Please write out the line containing "[Поиск] (713, 28)" and each line after it through the end of the data, exactly, and nothing else.

### Extracted material

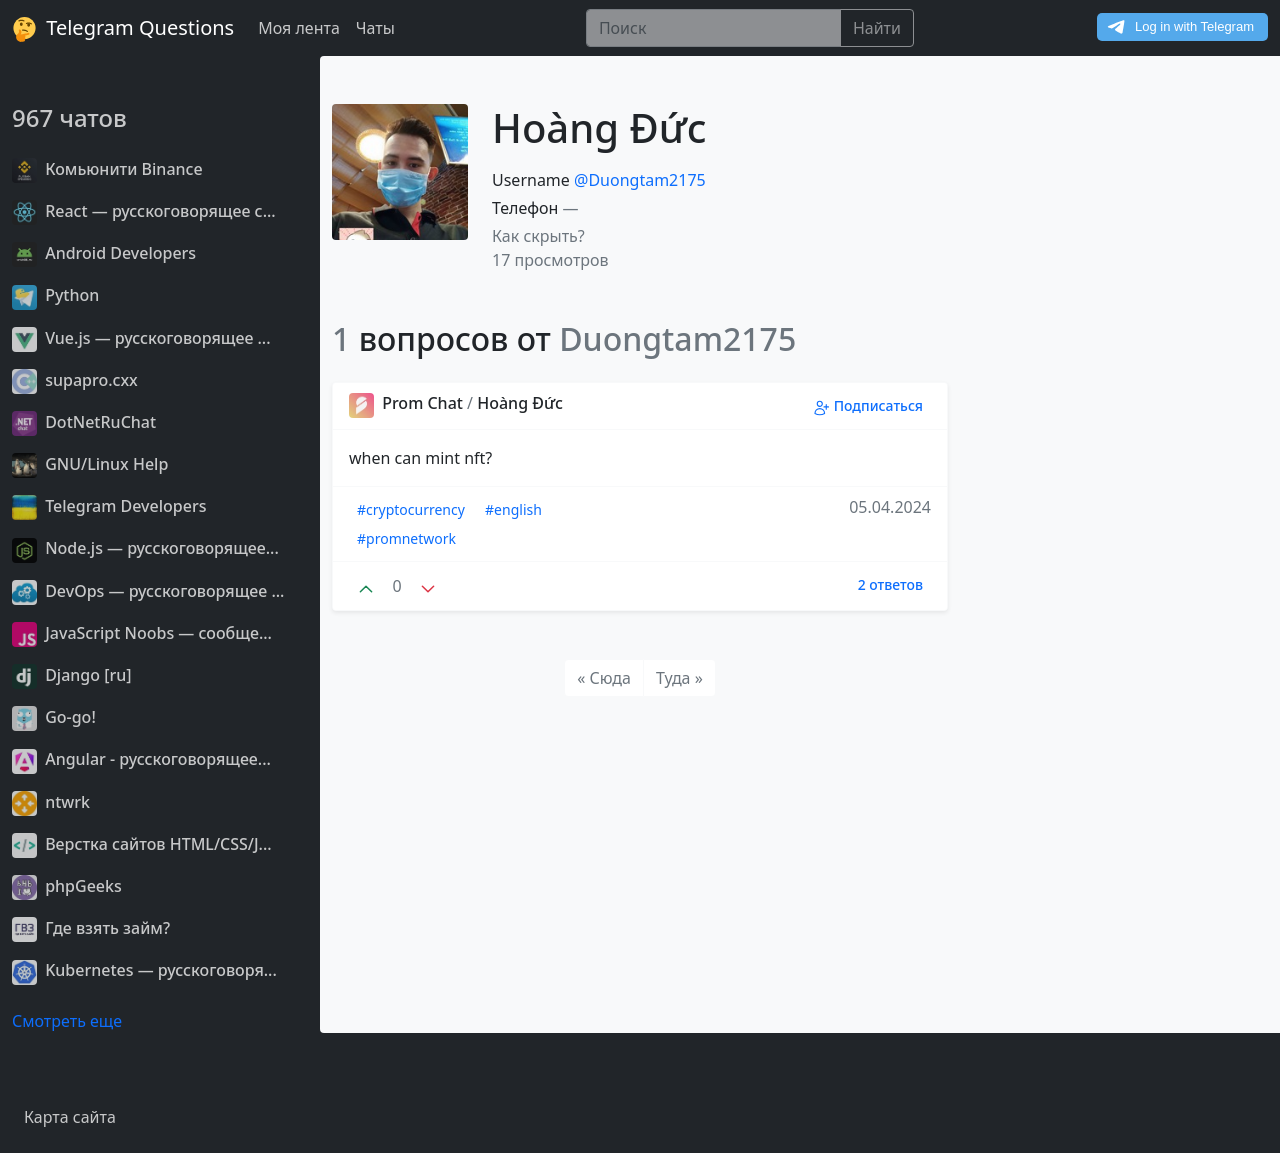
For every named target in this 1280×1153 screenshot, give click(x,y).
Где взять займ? (91, 928)
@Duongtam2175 (640, 180)
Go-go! (54, 717)
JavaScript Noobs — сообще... (142, 633)
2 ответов (890, 584)
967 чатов (69, 117)
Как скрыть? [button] (538, 236)
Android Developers (104, 253)
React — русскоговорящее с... (144, 211)
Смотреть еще (67, 1021)
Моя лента (299, 28)
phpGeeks (67, 886)
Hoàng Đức (520, 403)
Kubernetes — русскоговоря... (144, 970)
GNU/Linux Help (90, 464)
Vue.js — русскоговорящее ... (141, 338)
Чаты (375, 28)
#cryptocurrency (411, 509)
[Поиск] (713, 28)
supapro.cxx (75, 380)
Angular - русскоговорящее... (141, 759)
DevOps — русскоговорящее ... (148, 591)
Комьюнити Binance (107, 169)
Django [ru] (72, 675)
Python (55, 295)
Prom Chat (408, 403)
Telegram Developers (109, 506)
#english (513, 509)
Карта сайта (70, 1117)
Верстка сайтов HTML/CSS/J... (142, 844)
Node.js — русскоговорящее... (145, 548)
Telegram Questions (123, 28)
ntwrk (51, 802)
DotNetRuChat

######

Output for this task:
[Поиск] (713, 28)
supapro.cxx (75, 380)
Angular - русскоговорящее... (141, 759)
DevOps — русскоговорящее ... (148, 591)
Комьюнити Binance (107, 169)
Django [ru] (72, 675)
Python (55, 295)
Prom Chat (408, 403)
Telegram Developers (109, 506)
#english (513, 509)
Карта сайта (70, 1117)
Верстка сайтов HTML/CSS/J... (142, 844)
Node.js — русскоговорящее... (145, 548)
Telegram Questions (123, 28)
ntwrk (51, 802)
DotNetRuChat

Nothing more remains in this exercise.